On Minimal Copulas under the Concordance Order

TL;DR

This paper explores the concept of minimal copulas under the concordance order, identifying conditions for minimality and demonstrating their importance in optimization problems involving dependence measures.

Contribution

It introduces new sufficient and necessary conditions for minimal copulas, highlighting their role in dependence modeling and optimization.

Findings

Minimal copulas are characterized by d-countermonotonicity.

Every continuous, concordance order preserving functional is minimized by some minimal copula.

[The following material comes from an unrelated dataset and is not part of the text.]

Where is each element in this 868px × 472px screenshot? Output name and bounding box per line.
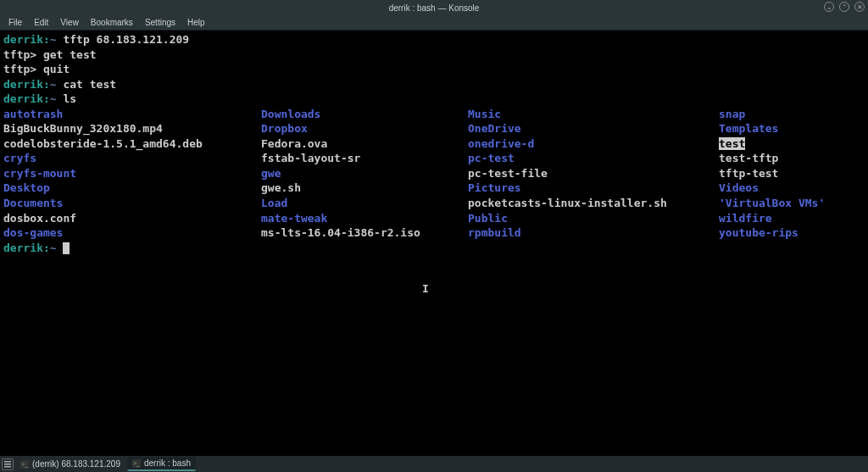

Minima of Spearman's rho coincide with those of Kendall's tau.

Abstract

In the present paper, we study extreme negative dependence focussing on the concordance order for copulas. With the absence of a least element for dimensions $d\ge$ 3, the set of all minimal elements in the collection of all copulas turns out to be a natural and quite important extreme negative dependence concept. We investigate several sufficient conditions and we provide a necessary condition for a copula to be minimal: The sufficient conditions are related to the extreme negative dependence concept of d-countermonotonicity and the necessary condition is related to the collection of all copulas minimizing multivariate Kendall's tau. The concept of minimal copulas has already been proved to be useful in various continuous and concordance order preserving optimization problems including variance minimization and the detection of lower bounds for certain measures of concordance. We substantiate this key role of minimal copulas by showing that every continuous and concordance order preserving functional on copulas is minimized by some minimal copula and, in the case the continuous functional is even strictly concordance order preserving, it is minimized by minimal copulas only. Applying the above results, we may conclude that every minimizer of Spearman's rho is also a minimizer of Kendall's tau.